You didn't know that, snurdily?
North Dakota voters rejected proposals to institute religious freedom laws and rejected proposal to repeal all property taxes during yesterday's primary election.
The defeats are a blow, it says here, to conservative leaders who had hoped North Dakota would become the first state to repeal property taxes and the 28th state to implement a religious freedom law.
Both proposals attracted strong opposition from moderate and progressive groups statewide with fears that the religious freedom proposal could legalize child abuse and domestic violence, ritual animal sacrifice, and the marriage of 12-year-olds.
What in the name of Sam, what?
Moderate and progressive groups successfully made people think that the religious freedom proposal would legalize child abuse, domestic violence, animal sacrifice, and the marriage of 12-year-olds.
62% of the returns counted when this story was published.
Measure three, property tax repeal, I'm sorry, measure two, the property tax repeal, was being defeated 78 to 22 percent, and the margins remained roughly the same throughout the county.
I have some additional numbers on the North Dakota situation.
Remember that the state is flush with revenue because of the oil boom that's taking place.
In addition to the sales tax revenue that was up 86 percent from two years ago because of the boom, they didn't raise the sales tax rate.
There's just been that much more commerce going on.
Sales tax revenue was up 86 percent.
In addition to that money, they had $3 billion in revenue from taxes on oil and natural gas production in the current and next fiscal years, and $5 billion in surplus state funds at the end of the latest fiscal year.
In North Dakota, that is huge money, a $5 billion surplus.
A lot of this, sad to say, was unexpected.
And I say sad to say because economic activity ought to be understood.
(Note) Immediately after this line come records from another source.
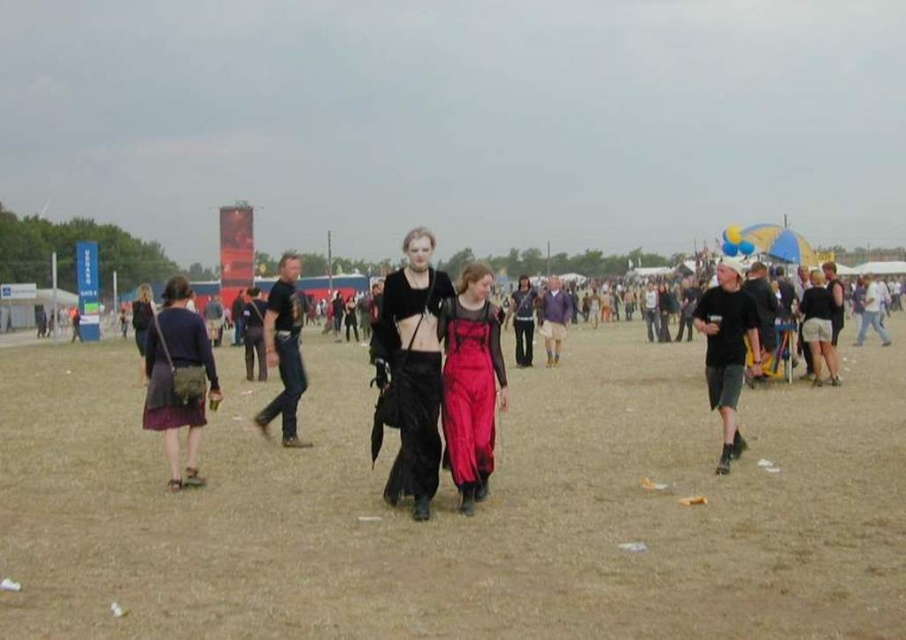 In the scene shown: Is matte purple skirt at lower left wider than satin dress at center?

Correct, the width of matte purple skirt at lower left exceeds that of satin dress at center.

How distant is matte purple skirt at lower left from satin dress at center?

2.51 meters

Which is in front, point (176, 445) or point (492, 397)?

Positioned in front is point (492, 397).

Locate an element on the screen. matte purple skirt at lower left is located at coordinates (178, 380).

In the scene shown: Between matte purple skirt at lower left and black leather pants at center, which one is positioned lower?

Positioned lower is matte purple skirt at lower left.

In the scene shown: Is matte purple skirt at lower left smaller than black leather pants at center?

Yes, matte purple skirt at lower left is smaller than black leather pants at center.

Which is in front, point (213, 378) or point (288, 278)?

Point (213, 378) is in front.

The height and width of the screenshot is (640, 906). What are the coordinates of `matte purple skirt at lower left` in the screenshot? It's located at (178, 380).

Is point (895, 580) farther from viewer compared to point (294, 307)?

No.

Does brown sandy ground at center come behind black leather pants at center?

No, brown sandy ground at center is in front of black leather pants at center.

What do you see at coordinates (455, 512) in the screenshot? This screenshot has height=640, width=906. I see `brown sandy ground at center` at bounding box center [455, 512].

Find the location of a particular element. brown sandy ground at center is located at coordinates (455, 512). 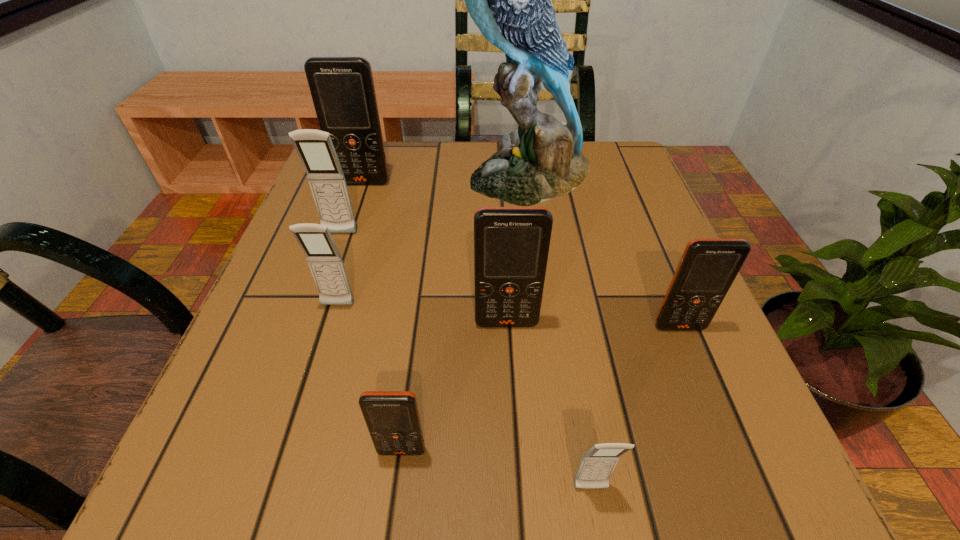 Locate an element on the screen. This screenshot has height=540, width=960. free spot located on the screen of the second biggest orange cellular telephone is located at coordinates (509, 361).

Identify the location of free region located on the front-facing side of the second farthest gray cellular telephone. (324, 351).

Locate an element on the screen. The image size is (960, 540). parakeet that is at the far edge is located at coordinates (509, 0).

Locate an element on the screen. cellular telephone situated at the far edge is located at coordinates (342, 88).

This screenshot has height=540, width=960. I want to click on parakeet present at the right edge, so click(x=509, y=0).

This screenshot has height=540, width=960. Identify the location of cellular telephone present at the right edge. (708, 267).

Where is `object present at the far left corner`? This screenshot has height=540, width=960. object present at the far left corner is located at coordinates (342, 88).

At what (x,y) coordinates should I click in order to perform the action: click on object present at the far right corner. Please return your answer as a coordinate pair (x, y). Looking at the image, I should click on (509, 0).

The height and width of the screenshot is (540, 960). In the image, there is a desktop. Find the location of `vacant space at the far edge`. vacant space at the far edge is located at coordinates (389, 187).

You are a GUI agent. You are given a task and a screenshot of the screen. Output one action in this format:
    pyautogui.click(x=<x>, y=<y>)
    Task: Click on the vacant space at the near edge of the desktop
    The width and height of the screenshot is (960, 540).
    Given the screenshot: What is the action you would take?
    pyautogui.click(x=566, y=464) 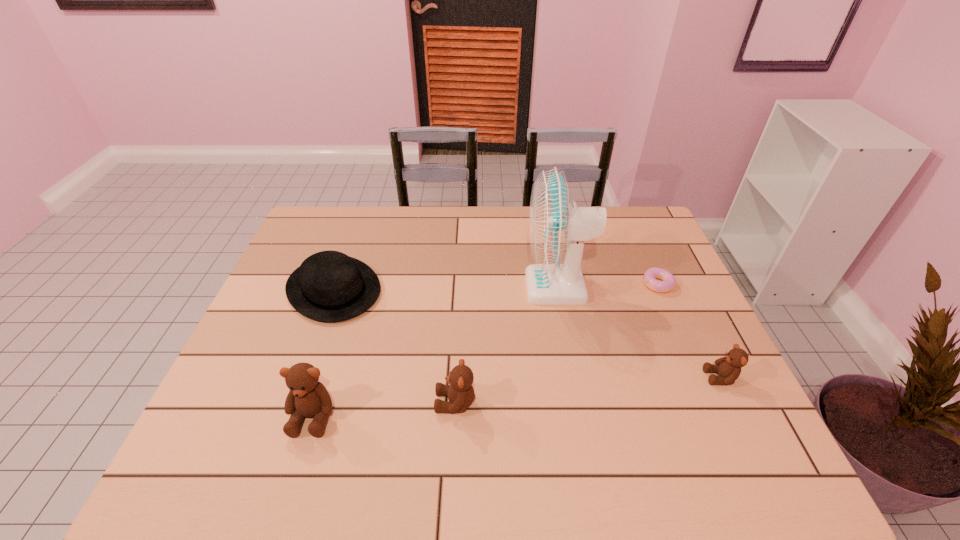 You are a GUI agent. You are given a task and a screenshot of the screen. Output one action in this format:
    pyautogui.click(x=<x>, y=<y>)
    Task: Click on the object present at the left edge
    The height and width of the screenshot is (540, 960).
    Given the screenshot: What is the action you would take?
    329,286

The height and width of the screenshot is (540, 960). What are the coordinates of `teddy bear at the right edge` in the screenshot? It's located at (728, 368).

Identify the location of doughnut located in the right edge section of the desktop. (650, 277).

Where is `vacant area at the far edge`? The height and width of the screenshot is (540, 960). vacant area at the far edge is located at coordinates (460, 226).

This screenshot has width=960, height=540. I want to click on vacant region at the near edge of the desktop, so click(x=398, y=401).

The image size is (960, 540). What are the coordinates of `vacant area at the left edge` in the screenshot? It's located at (278, 367).

In the image, there is a desktop. Where is `vacant space at the right edge`? vacant space at the right edge is located at coordinates (650, 251).

I want to click on vacant position at the far left corner of the desktop, so click(313, 241).

This screenshot has width=960, height=540. Find the location of `free spot between the tallest teddy bear and the fourth object from right to left`. free spot between the tallest teddy bear and the fourth object from right to left is located at coordinates (384, 409).

Find the location of a particular element. This screenshot has width=960, height=540. free space between the rightmost teddy bear and the fan is located at coordinates (638, 332). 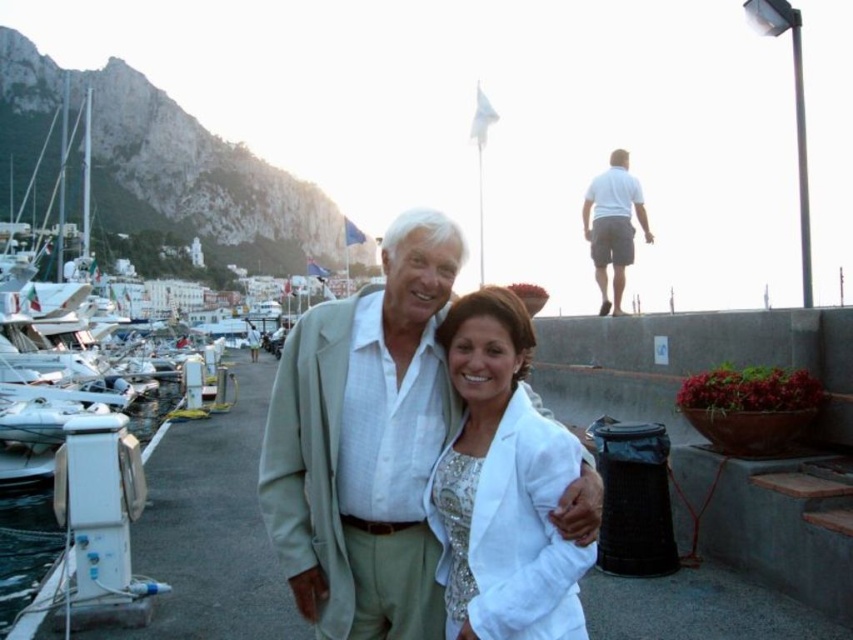 You are a photographer standing at the edge of the marina. You want to take a photo of the white satin blazer at center and the white cotton shirt at upper right. The minimum distance required for your camera to focus on both objects clearly is 60 feet. Do you think your camera can focus on both objects clearly?

The distance between the white satin blazer at center and the white cotton shirt at upper right is 55.05 feet, which is less than the camera requirement of 60 feet. Therefore, the camera can focus on both objects clearly.

You are a photographer at the marina and want to capture the white satin blazer at center and the white cotton shirt at upper right in the same frame. Which piece of clothing is narrower when viewed from the photographer position?

The white satin blazer at center is thinner than the white cotton shirt at upper right, so the white satin blazer at center is narrower when viewed from the photographer position. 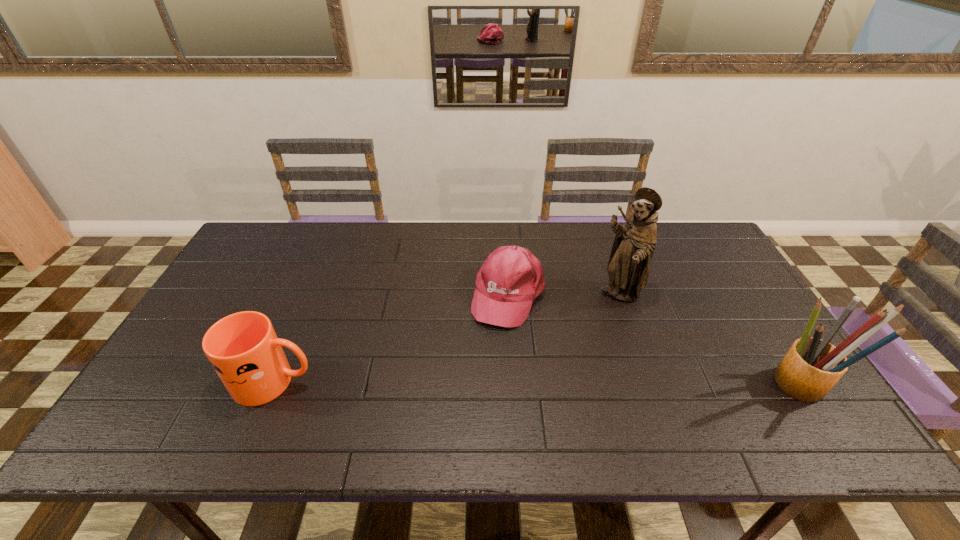 At what (x,y) coordinates should I click in order to perform the action: click on free space that is in between the figurine and the second tallest object. Please return your answer as a coordinate pair (x, y). Image resolution: width=960 pixels, height=540 pixels. Looking at the image, I should click on (708, 339).

You are a GUI agent. You are given a task and a screenshot of the screen. Output one action in this format:
    pyautogui.click(x=<x>, y=<y>)
    Task: Click on the vacant area that lies between the pencil box and the tallest object
    
    Given the screenshot: What is the action you would take?
    pyautogui.click(x=708, y=339)

Locate an element on the screen. This screenshot has height=540, width=960. vacant space that is in between the leftmost object and the pencil box is located at coordinates (537, 383).

Find the location of `free spot between the pencil box and the tallest object`. free spot between the pencil box and the tallest object is located at coordinates (708, 339).

Where is `blank region between the second object from right to left and the third object from right to left`? The width and height of the screenshot is (960, 540). blank region between the second object from right to left and the third object from right to left is located at coordinates (564, 294).

Where is `empty space that is in between the rightmost object and the tallest object`? empty space that is in between the rightmost object and the tallest object is located at coordinates [x=708, y=339].

This screenshot has width=960, height=540. What are the coordinates of `free space between the pencil box and the baseball cap` in the screenshot? It's located at (653, 339).

At what (x,y) coordinates should I click in order to perform the action: click on free point between the baseball cap and the tallest object. Please return your answer as a coordinate pair (x, y). This screenshot has width=960, height=540. Looking at the image, I should click on (564, 294).

Image resolution: width=960 pixels, height=540 pixels. Identify the location of object that is the nearest to the tallest object. (511, 277).

Select which object appears as the closest to the baseball cap. Please provide its 2D coordinates. Your answer should be formatted as a tuple, i.e. [(x, y)], where the tuple contains the x and y coordinates of a point satisfying the conditions above.

[(628, 267)] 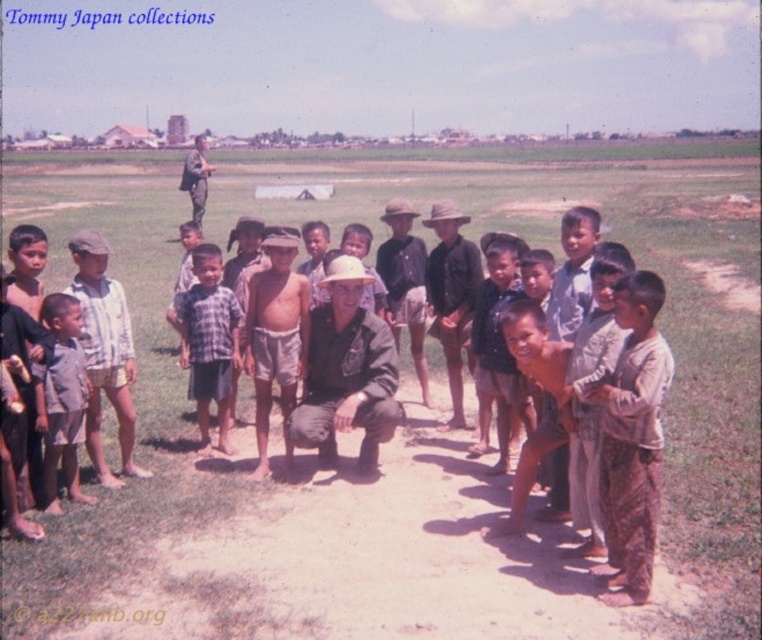 You are a photographer trying to capture a group photo of the brown woven pants at lower right and the light brown cotton shirt at center. Given that your camera has a maximum focus range of 3 meters, will you be able to capture both subjects in focus without moving the camera?

The brown woven pants at lower right and the light brown cotton shirt at center are 3.50 meters apart. Since the camera can only focus up to 3 meters, the distance between them exceeds the camera range. Therefore, you cannot capture both in focus without moving the camera.

You are standing in a rural setting with an adult in a military uniform and children around them. You notice a point at coordinates (207, 342). Based on the scene description, can you determine what object this point is located on?

The point at coordinates (207, 342) is located on the checkered fabric shirt at center.

You are standing at the camera position and want to hand a small gift to the adult in the scene. The adult is wearing a military uniform and a wide brimmed hat. The gift is too small to be seen in the image. You have a remote control that can launch the gift up to 5 meters. Will the remote control be able to reach the brown woven pants at lower right?

The brown woven pants at lower right is 4.81 meters from camera. Since the remote control can launch the gift up to 5 meters, it will be able to reach the brown woven pants at lower right. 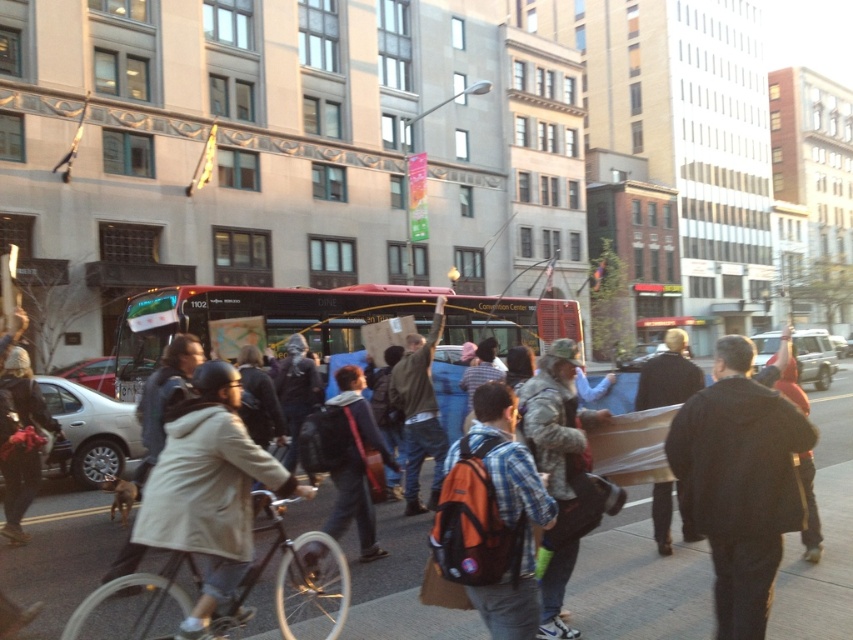 Question: Based on their relative distances, which object is farther from the dark gray jacket at center?

Choices:
 (A) black matte bicycle at center
 (B) camouflage jacket at center

Answer: (B)

Question: Is dark brown leather jacket at right smaller than metallic silver suv at center-right?

Choices:
 (A) yes
 (B) no

Answer: (A)

Question: Which object is farther from the camera taking this photo?

Choices:
 (A) black matte bicycle at center
 (B) dark gray jacket at lower left
 (C) red matte bus at center

Answer: (C)

Question: Based on their relative distances, which object is farther from the black leather jacket at center?

Choices:
 (A) dark brown leather jacket at right
 (B) beige wool coat at center
 (C) plaid fabric shirt at center

Answer: (A)

Question: Is beige wool coat at center to the right of dark gray jacket at center from the viewer's perspective?

Choices:
 (A) yes
 (B) no

Answer: (B)

Question: Is red matte bus at center in front of metallic silver suv at center-right?

Choices:
 (A) yes
 (B) no

Answer: (B) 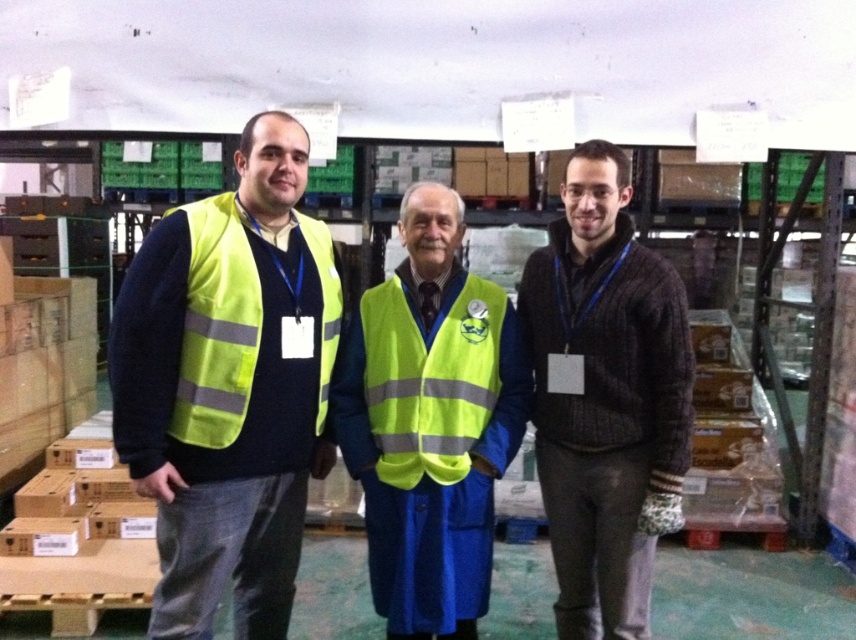 In the scene shown: Who is shorter, yellow reflective vest at center or knitted sweater at center?

Standing shorter between the two is knitted sweater at center.

Is point (171, 628) positioned in front of point (620, 412)?

Yes, it is in front of point (620, 412).

Does point (288, 468) come closer to viewer compared to point (586, 442)?

Yes, it is.

You are a GUI agent. You are given a task and a screenshot of the screen. Output one action in this format:
    pyautogui.click(x=<x>, y=<y>)
    Task: Click on the yellow reflective vest at center
    This screenshot has width=856, height=640.
    Given the screenshot: What is the action you would take?
    pyautogui.click(x=229, y=387)

What are the coordinates of `knitted sweater at center` in the screenshot? It's located at (605, 396).

Is point (596, 496) farther from viewer compared to point (474, 307)?

No, (596, 496) is closer to viewer.

Locate an element on the screen. knitted sweater at center is located at coordinates (605, 396).

Does high-visibility fabric vest at center have a lesser height compared to high-visibility fabric safety vest at left?

Incorrect, high-visibility fabric vest at center's height does not fall short of high-visibility fabric safety vest at left's.

Can you confirm if high-visibility fabric vest at center is taller than high-visibility fabric safety vest at left?

Yes, high-visibility fabric vest at center is taller than high-visibility fabric safety vest at left.

Locate an element on the screen. high-visibility fabric vest at center is located at coordinates (431, 422).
If you're in the middle of an economic boom, an oil boom, it ought to be understood that your revenues are going to go through the roof.
Anyway, with a $5 billion surplus of state funds, $3 billion in expected revenue from taxes on oil and natural gas in the next two years.
That's why there was a movement.
Okay, let's get rid of the property tax.
The state has enough money and it's going to have enough money.
But the unions and even some conservatives who feared that this couldn't last and the state might run out of money and it would just come back to them didn't want the possibility of the state running out of money.
So they voted to keep their property taxes intact.
And it's a lesson.
Snurdley is inquiring of me as to what I think the state of North Dakota will do with the extra money.
Well, what is the state of North Dakota?
It's a government.
What does government do?
Government spends money.
I don't know.
What would I do if I was running the state and I had this kind of a surplus?
The first thing I would do is hide it from the federal government.
And the next thing I would do is make sure that people like Jesse Jackson can't get to it.
And then the next thing I'd do is make sure that Al Sharpton couldn't find his way to the money.
I, since you ask, if I ran, if I was governor of North Dakota, I would move to repeal some taxes.
I'd want the boom to continue.
I'd want to keep as much money in the pockets of my citizens as I could, figure out what it takes to run the state, keep a little for rainy day, and give it back.
Realizing that it was never my money in the first place.
Realizing it was never the state's money in the first place.
But that's just me.
And I am but a lowly talk show host, a mere pawn in the game of life.
Let's go to the audio soundbites.
I want to illustrate what apparently has been voted on as the single best message that Kardashian can use here for reelection.
This afternoon of the White House, the press briefing, the spokesperson Jay Carney got a question from Jacob Tapper, ABC News.
Tapper said, James Carville, in an interview in a memo that he wrote with Stan Greenberg, expressed concern the president when he talks about how the economy is improving, risks leaving the impression among voters that the economy is doing well when it isn't.
I'm sure you disagree.
I just wanted to give you an opportunity to respond.
This country has been through the worst economic cataclysm of our lifetimes.
That is what was taking place in 2008 when the last election happened and in January 2009 when President Obama was sworn into office.
And that has stopping that cataclysmic economic slide, that decline, reversing it and beginning to climb out of the hole that the recession dug for this nation has been the principal mission of this president and this administration.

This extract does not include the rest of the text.